▶ _Problem requirements_: Lift out each line of the data that holds "column".

(Document structure recognition data)
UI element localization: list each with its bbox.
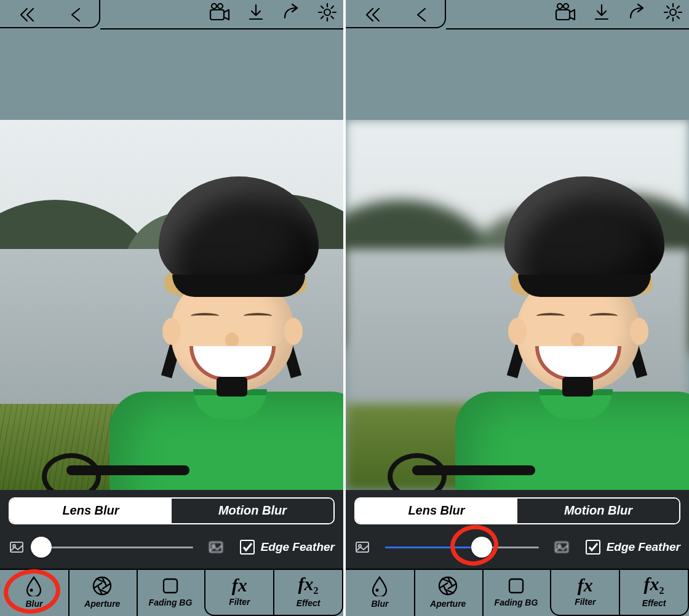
camera-icon[interactable] (554, 2, 576, 25)
mode-aperture-label: Aperture (84, 599, 120, 609)
svg-point-12 (557, 4, 562, 9)
mode-fadingbg[interactable]: Fading BG (482, 569, 551, 616)
photo-canvas[interactable] (346, 120, 689, 490)
mode-blur-label: Blur (25, 599, 42, 609)
image-min-icon (9, 539, 25, 555)
mode-fadingbg-label: Fading BG (495, 598, 538, 607)
image-max-icon (554, 539, 570, 555)
pane-right: Lens Blur Motion Blur Edge Feather (346, 0, 689, 616)
image-max-icon (208, 539, 224, 555)
top-bar (0, 0, 343, 30)
drop-icon (25, 575, 43, 596)
fx2-icon: fx2 (298, 575, 319, 596)
mode-effect-label: Effect (642, 598, 666, 608)
canvas-background (346, 30, 689, 120)
mode-filter-label: Filter (229, 597, 250, 607)
svg-rect-0 (210, 10, 224, 20)
segment-lens-blur[interactable]: Lens Blur (10, 499, 172, 523)
camera-icon[interactable] (208, 2, 230, 25)
active-mode-indicator (374, 563, 385, 569)
back-all-button[interactable] (4, 1, 52, 28)
mode-effect[interactable]: fx2 Effect (619, 569, 688, 615)
edge-feather-label: Edge Feather (261, 540, 335, 554)
square-icon (507, 577, 525, 595)
pane-left: Lens Blur Motion Blur Edge Feather (0, 0, 343, 616)
aperture-icon (92, 575, 113, 596)
edge-feather-checkbox[interactable] (240, 540, 255, 555)
segment-motion-blur[interactable]: Motion Blur (172, 499, 333, 523)
svg-point-1 (212, 4, 217, 9)
canvas-background (0, 30, 343, 120)
download-icon[interactable] (247, 3, 265, 24)
controls-panel: Lens Blur Motion Blur Edge Feather (0, 490, 343, 569)
segment-motion-blur[interactable]: Motion Blur (517, 499, 679, 523)
fx-icon: fx (578, 576, 593, 594)
svg-rect-11 (556, 10, 570, 20)
controls-panel: Lens Blur Motion Blur Edge Feather (346, 490, 689, 569)
top-bar (346, 0, 689, 30)
download-icon[interactable] (593, 3, 610, 24)
fx-icon: fx (232, 576, 247, 594)
share-icon[interactable] (627, 3, 646, 24)
mode-filter[interactable]: fx Filter (551, 569, 619, 615)
mode-fadingbg-label: Fading BG (149, 598, 193, 607)
settings-icon[interactable] (663, 2, 683, 25)
photo-canvas[interactable] (0, 120, 343, 490)
fx2-icon: fx2 (644, 575, 664, 596)
mode-filter-label: Filter (575, 597, 595, 607)
blur-type-segmented: Lens Blur Motion Blur (354, 497, 680, 524)
mode-aperture[interactable]: Aperture (68, 569, 137, 616)
svg-point-19 (376, 589, 379, 592)
image-min-icon (354, 539, 370, 555)
settings-icon[interactable] (317, 2, 337, 25)
square-icon (161, 577, 180, 595)
svg-point-13 (564, 4, 568, 9)
aperture-icon (437, 575, 458, 596)
svg-point-3 (324, 9, 330, 15)
mode-effect-label: Effect (297, 598, 321, 608)
svg-rect-21 (509, 579, 523, 593)
svg-point-2 (218, 4, 223, 9)
mode-blur[interactable]: Blur (346, 569, 414, 616)
edge-feather-checkbox[interactable] (586, 540, 600, 555)
blur-amount-slider[interactable] (379, 537, 545, 558)
mode-bar: Blur Aperture Fading BG fx Filter fx2 Ef… (0, 569, 343, 616)
mode-aperture[interactable]: Aperture (414, 569, 482, 616)
mode-blur-label: Blur (371, 599, 388, 609)
mode-blur[interactable]: Blur (0, 569, 68, 616)
svg-rect-10 (164, 579, 177, 593)
back-button[interactable] (52, 1, 100, 28)
blur-amount-slider[interactable] (33, 537, 199, 558)
blur-type-segmented: Lens Blur Motion Blur (9, 497, 335, 524)
drop-icon (370, 575, 389, 596)
mode-filter[interactable]: fx Filter (205, 569, 273, 615)
svg-point-14 (670, 9, 676, 15)
active-mode-indicator (28, 563, 39, 569)
share-icon[interactable] (282, 3, 300, 24)
mode-aperture-label: Aperture (430, 599, 466, 609)
edge-feather-label: Edge Feather (607, 540, 680, 554)
segment-lens-blur[interactable]: Lens Blur (356, 499, 517, 523)
back-button[interactable] (397, 1, 445, 28)
mode-effect[interactable]: fx2 Effect (273, 569, 342, 615)
back-all-button[interactable] (349, 1, 397, 28)
svg-point-8 (30, 589, 33, 592)
mode-bar: Blur Aperture Fading BG fx Filter fx2 Ef… (346, 569, 689, 616)
mode-fadingbg[interactable]: Fading BG (137, 569, 205, 616)
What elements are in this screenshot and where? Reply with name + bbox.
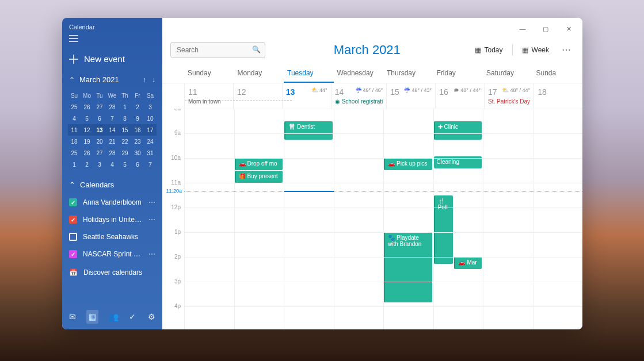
mini-cal-day[interactable]: 1 [68,159,81,170]
mini-cal-day[interactable]: 10 [144,113,157,124]
day-column[interactable]: 🚗Pick up pics🐾Playdate with Brandon [383,109,433,329]
hamburger-button[interactable] [62,33,162,49]
calendar-event[interactable]: 🍴Potl [434,195,454,264]
todo-icon[interactable]: ✓ [129,312,136,321]
mail-icon[interactable]: ✉ [69,312,76,321]
calendar-event[interactable]: 🎁Buy present [235,171,283,183]
allday-event[interactable]: Mom in town [188,98,230,105]
mini-cal-day[interactable]: 6 [93,113,106,124]
calendar-event[interactable]: 🚗Mar [454,257,482,269]
mini-cal-day[interactable]: 15 [119,124,131,136]
mini-cal-day[interactable]: 25 [68,147,81,159]
day-column[interactable]: 🦷Dentist [284,109,334,329]
mini-cal-day[interactable]: 9 [131,113,144,124]
calendar-item[interactable]: Seattle Seahawks [69,228,155,245]
calendar-item[interactable]: Anna Vanderbloom⋯ [69,194,155,211]
day-column[interactable]: ✚ClinicCleaning🍴Potl🚗Mar [433,109,483,329]
mini-cal-day[interactable]: 19 [81,136,93,147]
day-header[interactable]: Tuesday [284,64,334,83]
mini-cal-day[interactable]: 29 [119,147,131,159]
date-cell[interactable]: 11Mom in town [184,83,233,109]
mini-cal-day[interactable]: 16 [131,124,144,136]
next-month-icon[interactable]: ↓ [152,76,155,84]
people-icon[interactable]: 👥 [109,312,119,321]
close-button[interactable]: ✕ [558,21,579,36]
mini-cal-day[interactable]: 8 [119,113,131,124]
calendar-grid[interactable]: 8a9a10a11a12p1p2p3p4p 🚗Drop off mo🎁Buy p… [162,109,582,329]
mini-cal-day[interactable]: 13 [93,124,106,136]
mini-cal-day[interactable]: 26 [81,147,93,159]
mini-cal-day[interactable]: 3 [144,101,157,113]
calendar-checkbox[interactable] [69,216,77,224]
calendar-item[interactable]: Holidays in United States⋯ [69,211,155,228]
more-button[interactable]: ⋯ [558,41,574,59]
mini-cal-day[interactable]: 27 [93,147,106,159]
day-header[interactable]: Friday [433,64,483,83]
mini-cal-day[interactable]: 18 [68,136,81,147]
mini-cal-day[interactable]: 14 [106,124,119,136]
day-column[interactable] [184,109,234,329]
calendar-checkbox[interactable] [69,198,77,206]
mini-cal-day[interactable]: 7 [106,113,119,124]
day-column[interactable] [483,109,533,329]
minimize-button[interactable]: — [512,21,533,36]
mini-cal-day[interactable]: 30 [131,147,144,159]
mini-cal-day[interactable]: 23 [131,136,144,147]
maximize-button[interactable]: ▢ [535,21,556,36]
calendar-item[interactable]: NASCAR Sprint Cup⋯ [69,245,155,263]
day-header[interactable]: Sunda [533,64,583,83]
mini-cal-day[interactable]: 28 [106,147,119,159]
mini-cal-day[interactable]: 2 [131,101,144,113]
mini-cal-day[interactable]: 5 [119,159,131,170]
allday-event[interactable]: ◉ School registrati [335,98,383,105]
calendar-checkbox[interactable] [69,233,77,241]
mini-cal-day[interactable]: 12 [81,124,93,136]
mini-cal-day[interactable]: 27 [93,101,106,113]
mini-cal-day[interactable]: 21 [106,136,119,147]
calendar-event[interactable]: ✚Clinic [434,121,482,140]
mini-cal-day[interactable]: 4 [68,113,81,124]
calendar-more-icon[interactable]: ⋯ [148,198,155,206]
day-column[interactable] [533,109,583,329]
search-input[interactable] [170,42,265,58]
mini-cal-day[interactable]: 4 [106,159,119,170]
discover-calendars-button[interactable]: 📅 Discover calendars [62,263,162,282]
mini-cal-day[interactable]: 28 [106,101,119,113]
mini-cal-day[interactable]: 1 [119,101,131,113]
mini-cal-day[interactable]: 3 [93,159,106,170]
date-cell[interactable]: 14☔ 49° / 46°◉ School registrati [331,83,387,109]
date-cell[interactable]: 16🌧 48° / 44° [435,83,484,109]
calendar-more-icon[interactable]: ⋯ [148,250,155,258]
calendar-checkbox[interactable] [69,250,77,258]
mini-cal-day[interactable]: 22 [119,136,131,147]
mini-cal-day[interactable]: 5 [81,113,93,124]
day-header[interactable]: Sunday [184,64,234,83]
calendar-event[interactable]: 🚗Drop off mo [235,158,283,170]
mini-cal-day[interactable]: 20 [93,136,106,147]
today-button[interactable]: ▦ Today [469,43,509,57]
date-cell[interactable]: 17⛅ 48° / 44°St. Patrick's Day [484,83,534,109]
mini-cal-day[interactable]: 31 [144,147,157,159]
day-column[interactable] [334,109,384,329]
mini-cal-day[interactable]: 2 [81,159,93,170]
search-icon[interactable]: 🔍 [252,45,261,53]
calendar-event[interactable]: 🚗Pick up pics [384,158,432,170]
mini-cal-day[interactable]: 6 [131,159,144,170]
day-header[interactable]: Saturday [483,64,533,83]
week-button[interactable]: ▦ Week [516,43,555,57]
day-header[interactable]: Wednesday [334,64,384,83]
mini-cal-day[interactable]: 26 [81,101,93,113]
mini-cal-day[interactable]: 25 [68,101,81,113]
date-cell[interactable]: 15☔ 49° / 43° [386,83,435,109]
date-cell[interactable]: 18 [534,83,582,109]
day-header[interactable]: Thursday [383,64,433,83]
mini-cal-day[interactable]: 24 [144,136,157,147]
calendars-header[interactable]: ⌃ Calendars [62,176,162,194]
calendar-icon[interactable]: ▦ [86,310,98,324]
calendar-event[interactable]: 🐾Playdate with Brandon [384,232,432,302]
calendar-more-icon[interactable]: ⋯ [148,216,155,224]
settings-icon[interactable]: ⚙ [148,312,155,321]
calendar-event[interactable]: 🦷Dentist [284,121,333,140]
new-event-button[interactable]: New event [62,49,162,72]
allday-event[interactable]: St. Patrick's Day [488,98,530,105]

▶ _Expected output_:
day-column[interactable]: 🚗Pick up pics🐾Playdate with Brandon [383,109,433,329]
day-column[interactable]: 🦷Dentist [284,109,334,329]
day-column[interactable]: ✚ClinicCleaning🍴Potl🚗Mar [433,109,483,329]
day-column[interactable] [184,109,234,329]
day-column[interactable] [483,109,533,329]
day-column[interactable] [533,109,583,329]
day-column[interactable] [334,109,384,329]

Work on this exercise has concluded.